→ **EXERCISE DIRECTIONS**
Output only the lines that run from the one with "Sıcak Çikolata ve Salep Makineleri" to the final line of the material, exactly as they are written.

INPUT DATA Start Marker

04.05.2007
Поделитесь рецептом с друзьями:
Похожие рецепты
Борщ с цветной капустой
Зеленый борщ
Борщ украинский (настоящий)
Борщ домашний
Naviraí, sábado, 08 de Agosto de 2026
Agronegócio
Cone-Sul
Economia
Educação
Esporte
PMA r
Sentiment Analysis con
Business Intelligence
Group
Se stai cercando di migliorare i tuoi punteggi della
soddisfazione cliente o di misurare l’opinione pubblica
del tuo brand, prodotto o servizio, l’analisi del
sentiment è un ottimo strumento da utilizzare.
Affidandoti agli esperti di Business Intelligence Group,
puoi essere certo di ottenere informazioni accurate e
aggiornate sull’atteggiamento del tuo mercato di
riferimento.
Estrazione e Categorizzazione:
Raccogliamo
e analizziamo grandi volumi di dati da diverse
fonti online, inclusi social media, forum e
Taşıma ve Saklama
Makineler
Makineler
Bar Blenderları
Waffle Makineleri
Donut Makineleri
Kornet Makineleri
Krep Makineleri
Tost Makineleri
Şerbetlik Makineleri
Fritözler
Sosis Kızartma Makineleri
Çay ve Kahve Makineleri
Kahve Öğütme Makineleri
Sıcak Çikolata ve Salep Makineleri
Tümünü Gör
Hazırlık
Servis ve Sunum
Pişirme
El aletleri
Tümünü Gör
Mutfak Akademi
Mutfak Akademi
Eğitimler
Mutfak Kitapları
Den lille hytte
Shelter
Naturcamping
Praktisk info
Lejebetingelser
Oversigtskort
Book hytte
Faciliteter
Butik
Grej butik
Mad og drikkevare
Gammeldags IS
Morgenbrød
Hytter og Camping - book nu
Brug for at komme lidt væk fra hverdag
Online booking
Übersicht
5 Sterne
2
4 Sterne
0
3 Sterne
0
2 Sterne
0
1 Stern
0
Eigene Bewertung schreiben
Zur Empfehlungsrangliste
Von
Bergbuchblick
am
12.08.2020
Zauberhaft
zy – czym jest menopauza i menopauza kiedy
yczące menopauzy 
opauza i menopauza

INPUT DATA End Marker

→ **ANSWER SECTION**
Sıcak Çikolata ve Salep Makineleri
Tümünü Gör
Hazırlık
Servis ve Sunum
Pişirme
El aletleri
Tümünü Gör
Mutfak Akademi
Mutfak Akademi
Eğitimler
Mutfak Kitapları
Den lille hytte
Shelter
Naturcamping
Praktisk info
Lejebetingelser
Oversigtskort
Book hytte
Faciliteter
Butik
Grej butik
Mad og drikkevare
Gammeldags IS
Morgenbrød
Hytter og Camping - book nu
Brug for at komme lidt væk fra hverdag
Online booking
Übersicht
5 Sterne
2
4 Sterne
0
3 Sterne
0
2 Sterne
0
1 Stern
0
Eigene Bewertung schreiben
Zur Empfehlungsrangliste
Von
Bergbuchblick
am
12.08.2020
Zauberhaft
zy – czym jest menopauza i menopauza kiedy
yczące menopauzy 
opauza i menopauza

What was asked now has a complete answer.